Yang Jingling, Chen Liren, Chen Huayou
School of Big Data and Statistics, Anhui University, Hefei, 230601, China.
School of Marine Science and Technology, Tianjin University, Tianjin, 300072, China.
Sci Rep. 2025 Feb 27;15(1):7087. doi: 10.1038/s41598-025-90006-2.
Interval prediction requires not only accuracy but also the consideration of interval width and coverage, making model selection complex. However, research rarely addresses this challenge in interval combination forecasting. To address this issue, this study introduces a model selection for interval forecast combination based on the Shapley value (MSIFC-SV). This algorithm calculates Shapley values to measure each model's marginal contribution and establishes a redundancy criterion on the basis of changes in interval scores. If the removal of a model does not decrease the interval score, it is considered redundant and excluded. The selection process starts with all the models and ranks them by their Shapley values. Models are then assessed for retention or removal according to the redundancy criterion, which continues until all redundant models are excluded. The remaining subset is used to generate interval forecast combinations through interval Bayesian weighting. Empirical analysis of carbon price shows that MSIFC-SV outperforms individual models and derived subsets across metrics such as prediction interval coverage probability (PICP), mean prediction interval width (MPIW), coverage width criterion (CWC), and interval score (IS). Comparisons with benchmark methods further demonstrate the superiority of MSIFC-SV. Furthermore, MSIFC-SV is also successfully extended to the public dataset-housing price dataset, this indicates its universality. In summary, MSIFC-SV provides reliable model selection and delivers high-quality interval forecasts.

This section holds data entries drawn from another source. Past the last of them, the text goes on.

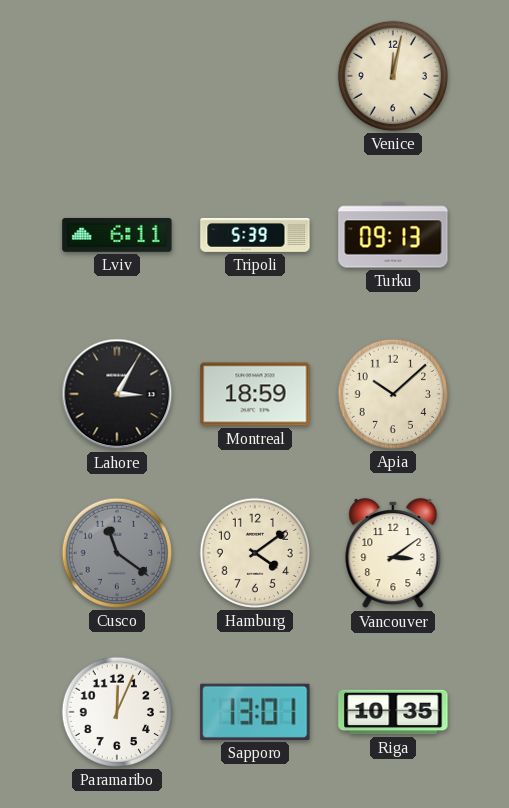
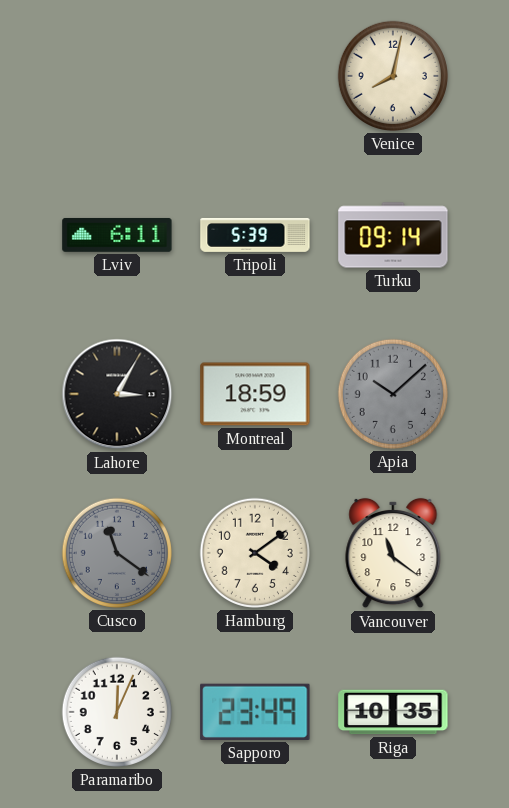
Venice: 12:02 -> 8:02
Turku: 09:13 -> 09:14
Apia dial: cream -> grey
Vancouver: 3:09 -> 11:21
Sapporo: 13:01 -> 23:49
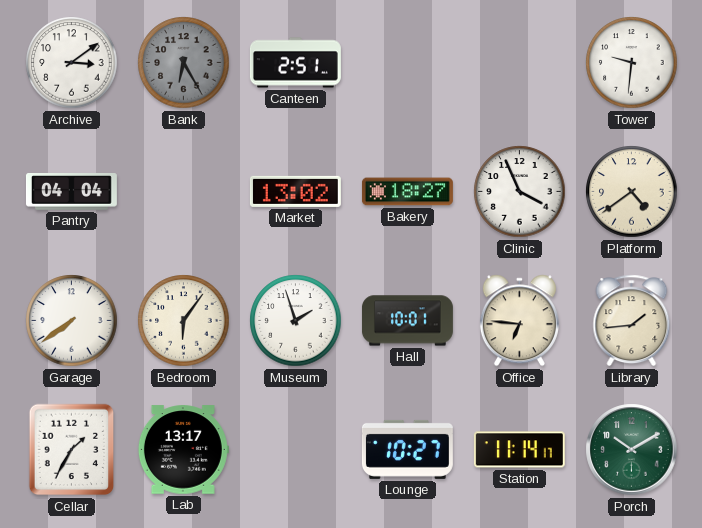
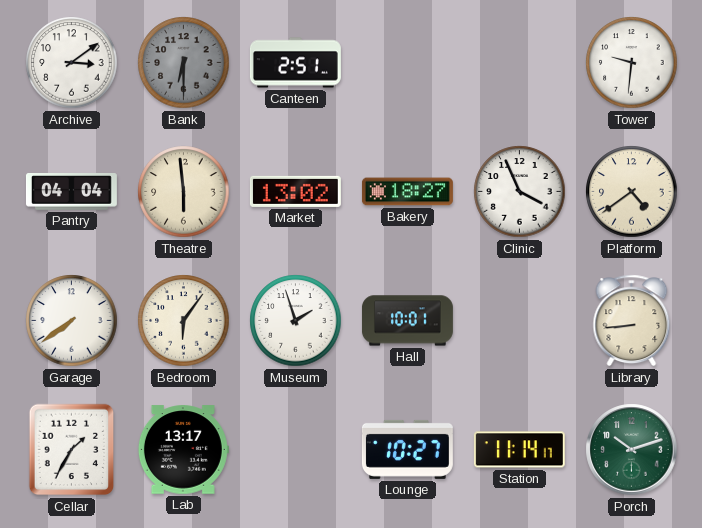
Bank: 6:25 -> 6:30
Theatre: none -> 5:59
Office: 6:46 -> none
Library: 1:44 -> 8:44
Porch: 10:10 -> 10:12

区间预测不仅需要准确性,还需要考虑区间宽度和覆盖率,这使得模型选择变得复杂。然而,在区间组合预测中,研究很少涉及这一挑战。为了解决这个问题,本研究引入了一种基于沙普利值的区间预测组合模型选择方法(MSIFC-SV)。该算法通过计算沙普利值来衡量每个模型的边际贡献,并根据区间得分的变化建立冗余准则。如果去除某个模型不会降低区间得分,则认为该模型是冗余的并将其排除。选择过程从所有模型开始,根据沙普利值对它们进行排序。然后根据冗余准则评估模型是否保留或去除,这个过程会一直持续,直到所有冗余模型都被排除。剩余的子集通过区间贝叶斯加权来生成区间预测组合。对碳价格的实证分析表明,在预测区间覆盖率概率(PICP)、平均预测区间宽度(MPIW)、覆盖宽度准则(CWC)和区间得分(IS)等指标上,MSIFC-SV优于单个模型和派生子集。与基准方法的比较进一步证明了MSIFC-SV的优越性。此外,MSIFC-SV还成功扩展到公共数据集——房价数据集,这表明了它的通用性。总之,MSIFC-SV提供了可靠的模型选择,并能做出高质量的区间预测。